From a footballing perspective, Nathan Jones and his coaches firmly believe that for more senior players from EFL teams competing against younger players from Premier League development squads is immensely valuable and mutually beneficial.

The Town boss said: “From a footballing perspective, the Checkatrade Trophy was a huge benefit to us as it gave senior players from the lower divisions the chance to play against a younger group from higher levels of the English game, but it also allowed us to pit our talented youngsters against Category One academies.

“We are pleased that our feedback has been taken on board, with the relaxation of the selection rules allowing us to play the players we choose to. We strongly feel our young players deserve the same opportunity as those from Category One academies.

“Just as importantly though, the EFL have assured clubs that it isn’t the thin end of the wedge in terms of Premier League clubs being able to enter B teams into the league.
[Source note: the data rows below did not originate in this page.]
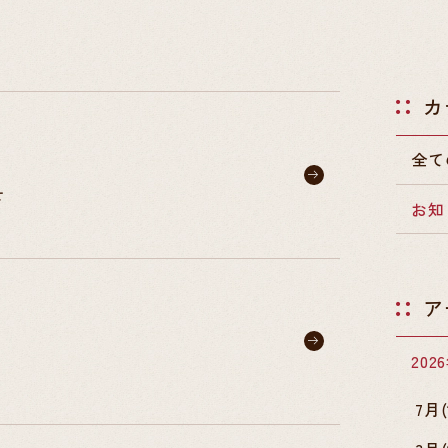
カ
全て
せ
お知
ア
202
7月(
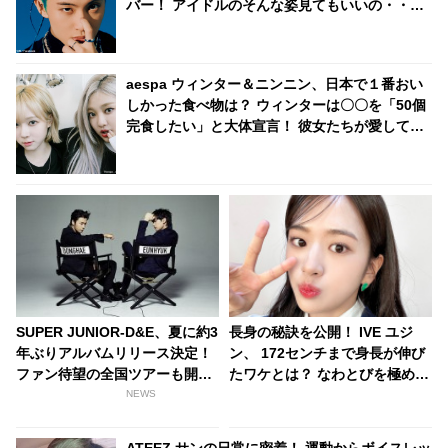
バー！ アイドルのそんな姿見てもいいの・・？
貴重すぎるシーンに歓喜
aespa ウィンター＆ニンニン、日本で１番おい
しかった食べ物は？ ウィンターは〇〇を「50個
完食したい」と大体宣言！ 彼女たちが愛してや
まない日本食とは？
SUPER JUNIOR-D&E、夏に約3
長身の秘訣を公開！ IVE ユジ
年ぶりアルバムリリース決定！
ン、 172センチまで身長が伸び
ファン待望の全国ツアーも開催
たワケとは？ なわとびを極めて
へ
身長を伸ばしていた・・ なんと
NEWS
大会に出場するほどの実力！ 説
得力抜群の主張に納得の声続々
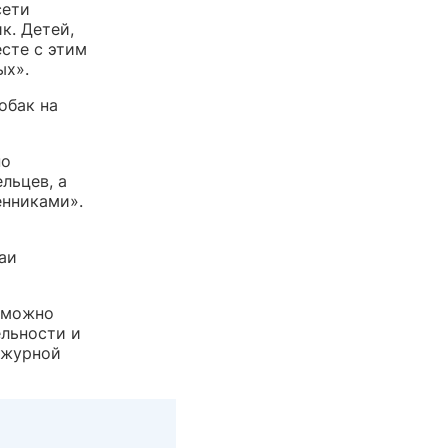
сети
к. Детей,
сте с этим
ых».
обак на
по
льцев, а
енниками».
аи
х можно
льности и
ежурной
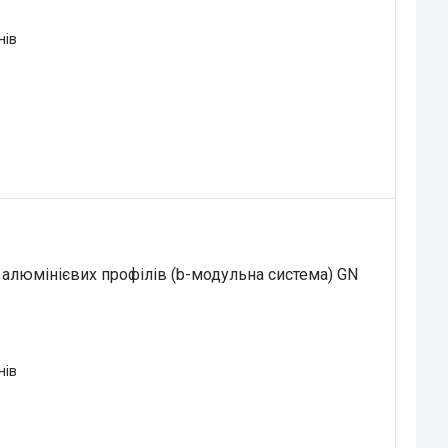
нів
 алюмінієвих профілів (b-модульна система) GN
нів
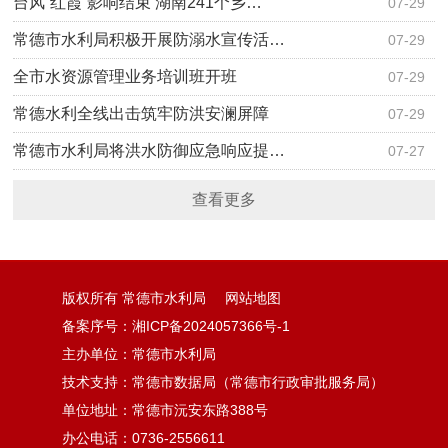
台风“红霞”影响结束 湖南241个乡…
07-29
常德市水利局积极开展防溺水宣传活…
07-29
全市水资源管理业务培训班开班
07-29
常德水利全线出击筑牢防洪安澜屏障
07-29
常德市水利局将洪水防御应急响应提…
07-27
查看更多
版权所有 常德市水利局
网站地图
备案序号：湘ICP备2024057366号-1
主办单位：常德市水利局
技术支持：常德市数据局（常德市行政审批服务局）
单位地址：常德市沅安东路388号
办公电话：0736-2556611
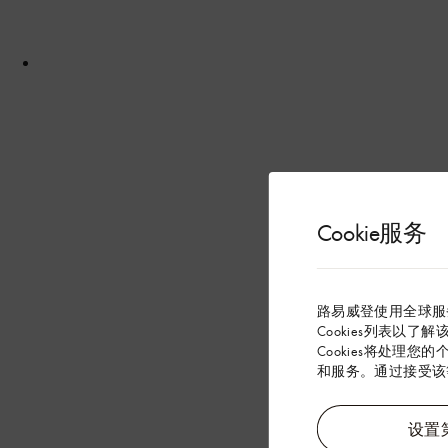
Cookie服务
路易威登使用全球服
Cookies列表以了
Cookies将处理您
和服务。通过接受该等
设置第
I know our supporter groups have been consulted all the way through by the club’s board when giving our views, and hopefully any fears they had on that front have been allayed.

“These are some of the best young players in the country from the top academies we are coming up against, and with the prize money increase, it’s an excellent way of filtering some of the Premier League cash through to the lower divisions while benefitting our own players on the pitch.”

Tony Murray, chairman of LTSC, added: “Not only are we satisfied that this isn’t the thin end of any wedge, but the revised format presents a genuine opportunity for a much-needed redistribution of wealth from competing Premier League club to the lower leagues, a notion which every supporter and supporters’ trust would agree with.
 
“We are grateful that supporters were able to be consulted during the process and are happy with the outcome. Let’s hope we can progress next season as far as we did this, without the fines!”